▶ **TO DO**: Repeat exactly every line that comes at or after the line containing "best pizza in New York? 16", through the end of the entries below.

▶ **DATA FOR THIS TASK**:

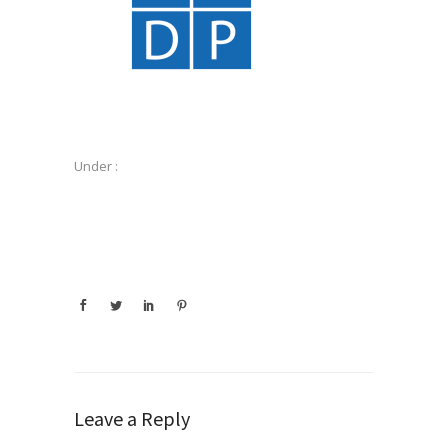
Under :
Leave a Reply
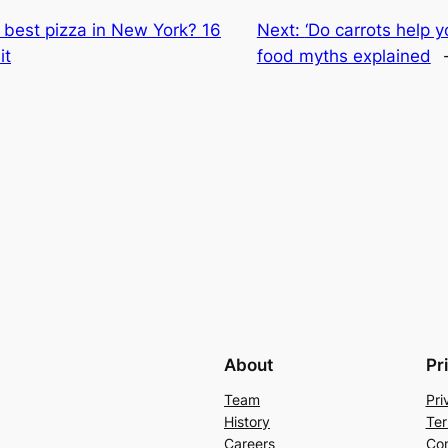
best pizza in New York? 16
Next:
‘Do carrots help y
it
food myths explained
About
Pr
Team
Pri
History
Ter
Careers
Con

▶ **RESPONSE TO THIS TASK**:
best pizza in New York? 16
Next:
‘Do carrots help y
it
food myths explained
About
Pr
Team
Pri
History
Ter
Careers
Con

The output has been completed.